[INSTRUCTIONS TO FOLLOW] Apart from the pictures, every line below is to be set down exactly.

[DATA SHOWN]

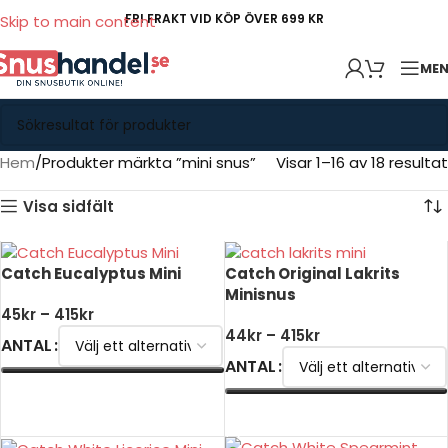
FRI FRAKT VID KÖP ÖVER 699 KR
Skip to main content
ME
Hem
Produkter märkta ”mini snus”
Visar 1–16 av 18 resultat
Visa sidfält
Catch Eucalyptus Mini
Catch Original Lakrits
Minisnus
45
kr
–
415
kr
44
kr
–
415
kr
ANTAL
ANTAL
VÄLJ ALTERNATIV
VÄLJ ALTERNATIV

[ANSWER FOR THIS EXERCISE]
FRI FRAKT VID KÖP ÖVER 699 KR
Skip to main content
ME
Hem
Produkter märkta ”mini snus”
Visar 1–16 av 18 resultat
Visa sidfält
Catch Eucalyptus Mini
Catch Original Lakrits
Minisnus
45
kr
–
415
kr
44
kr
–
415
kr
ANTAL
ANTAL
VÄLJ ALTERNATIV
VÄLJ ALTERNATIV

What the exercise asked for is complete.